Fulford agrees: 'Just like any big party, everyone gets nervous beforehand and this was obvious in the week leading up to the Games when the media were skittishly looking for negative stories. I thought the reaction of official spokespeople was much more measured and recognised that over the long term most of the public would have a positive memory.'
THE AMBUSHERS - OUTMANOEUVRING LOCOG'S STRICT RULES
Before the Games there was much tough talk of ambush marketing and how LOCOG would crack down on any chancers. But several stunts did make it through.
Bookmaker Paddy Power launched a poster campaign and national press ad campaign promoting its sponsorship of 'the largest athletics event in London this year', which referred to an egg and spoon race in a French village called London. LOCOG told ad agency JCDecaux to take the ad down, but eventually had to U-turn when lawyers became involved.

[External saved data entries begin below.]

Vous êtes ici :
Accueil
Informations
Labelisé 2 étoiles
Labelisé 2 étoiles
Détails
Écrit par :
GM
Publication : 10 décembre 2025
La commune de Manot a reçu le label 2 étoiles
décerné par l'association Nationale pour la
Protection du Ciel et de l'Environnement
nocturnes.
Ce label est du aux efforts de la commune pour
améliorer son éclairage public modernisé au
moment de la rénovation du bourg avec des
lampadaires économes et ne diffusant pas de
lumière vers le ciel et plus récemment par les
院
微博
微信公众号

Off-licence chain Oddbins offered 30 per cent discount to its store visitors who wore non-sponsors' products, while Scottish brewer Brewdog invited the public to bring bottles of official sponsor Heineken into its bars to swap in order to receive a third off its product. Perhaps the most celebrated example was from headphone brand Beats, owned by the famous US rapper and producer Dr Dre. Retained agency Slam PR offered free pairs of headphones to athletes from 20 countries in their national colours. Athletes then wore them to shut out the noise and distraction of the crowd as they prepared for an event, meaning they have featured prominently on camera, particularly during swimming races.

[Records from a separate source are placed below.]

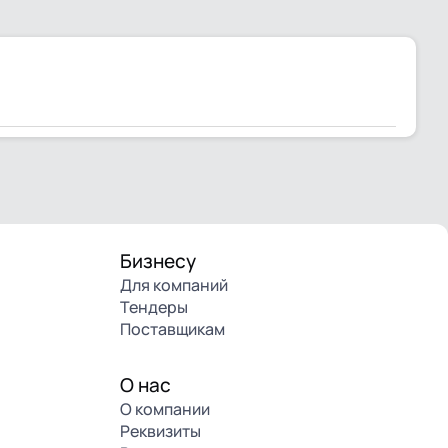
Бизнесу
Для компаний
Тендеры
Поставщикам
О нас
О компании
Реквизиты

SPONSOR'S VIEW - GORDON LOFT, HEAD OF OLYMPIC MARKETING AND GROUP SPONSORSHIP, LLOYDS BANKING GROUP
What benefits has Olympic sponsorship brought your business?
By delivering our vision, to bring the Games closer to people across the UK, a third of customers who are aware of our partnership and community activities are more likely to recommend us as a result. This advocacy leads to new customers joining us and existing customers doing more with us.

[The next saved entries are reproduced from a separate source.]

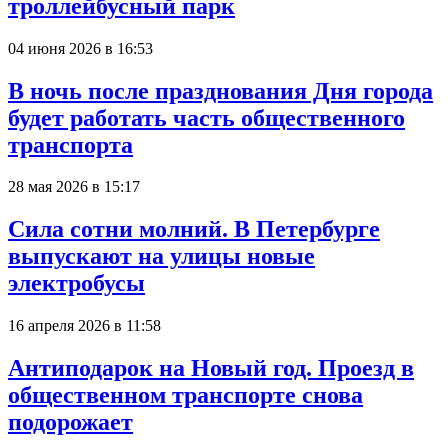
троллейбусный парк
04 июня 2026 в 16:53
В ночь после празднования Дня города
будет работать часть общественного
транспорта
28 мая 2026 в 15:17
Сила сотни молний. В Петербурге
выпускают на улицы новые
электробусы
16 апреля 2026 в 11:58
Антиподарок на Новый год. Проезд в
общественном транспорте снова
подорожает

We also knew that the 2012 Games would be good for our corporate business. For example, Lloyds made available £1 billion in lending for firms looking to win London 2012 business, and held over 500 business networking events.
Just through supporting a third of businesses who have helped stage the Games, we have more than covered the cost of the partnership through new bank business generated.
Our partnership also provides a great opportunity for staff and their families to take part in the Games: 64 per cent are now proud we’re a partner.
What advice can you give other sponsors - such as those for Rio 2016?
Having a compelling and credible strategy and sticking to it has been critical. Less is more - we focused on a few activations such as National School Sport Week, Local Heroes, the Torch Relay and our Ticket Marketing Partnership to deliver our strategy, rather than go too broad.
Focusing on local communities and establishing and leveraging local media relationships has been essential to bring to life the personal and local stories from our activations. PR has been the most efficient channel for us throughout the five-and-a-half years of our partnership. Developing a strong relationship with the organising committee, building a strong team and bringing in specialists are essential.